Mr Mattis, who is starting a tour of the region, told military officers at Rio de Janeiro's war college on Tuesday that Brazil and the US had interests built on shared geography, democracy and battlefield history dating to World War II.

Mr Mattis said the US wants a "stronger relationship", with a focus on using Brazil's Alcantara space centre, whose location near the Equator makes launches more effective.

China is developing its space infrastructure in Latin America, with a base in southern Argentina's Patagonia region. It has also pushed deep into the continent's economies as an investor and major client for agricultural, mineral and other commodities.

Mr Mattis said that US interest in Alcantara was "not because it lies along the Equator, a happy accident of geography, but because we want to work with Brazilians - our hemispheric neighbours whose values we share politically, as well as your technological orientation".

"Others cannot credibly say the same," he said in what appeared to be a pointed reference to China.
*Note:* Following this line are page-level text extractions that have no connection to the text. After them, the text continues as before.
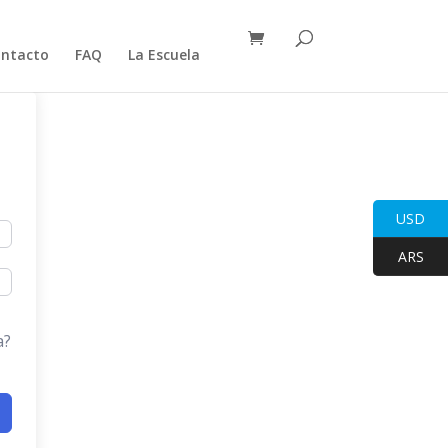
ntacto
FAQ
La Escuela
USD
ARS
a?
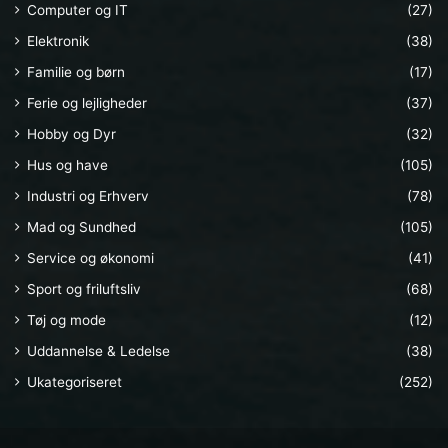
Computer og IT
(27)
Elektronik
(38)
Familie og børn
(17)
Ferie og lejligheder
(37)
Hobby og Dyr
(32)
Hus og have
(105)
Industri og Erhverv
(78)
Mad og Sundhed
(105)
Service og økonomi
(41)
Sport og friluftsliv
(68)
Tøj og mode
(12)
Uddannelse & Ledelse
(38)
Ukategoriseret
(252)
China's regional rise comes after long decades of deep, sometimes controversial US influence in Latin America. Mr Mattis, due to visit Argentina, Chile and Colombia next, made clear that Washington is in no mood to give way.
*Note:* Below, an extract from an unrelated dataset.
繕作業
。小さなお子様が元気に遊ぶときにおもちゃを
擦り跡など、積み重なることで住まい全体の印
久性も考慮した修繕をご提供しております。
"We see Latin America as our neighbour. Some people say we don't pay much attention to it. That is certainly not the case in the military," Mr Mattis said in separate comments issued by the Pentagon's press office.

Mr Adam Isacson, director for defence oversight at the Washington Office on Latin America, a research organisation, told the Agence France-Presse that Mr Mattis is trying to make up for lost time.

"He's going to South America now simply to raise the United States' defence profile in a region that hasn't had a visit from a defence secretary since 2014," Mr Isacson said.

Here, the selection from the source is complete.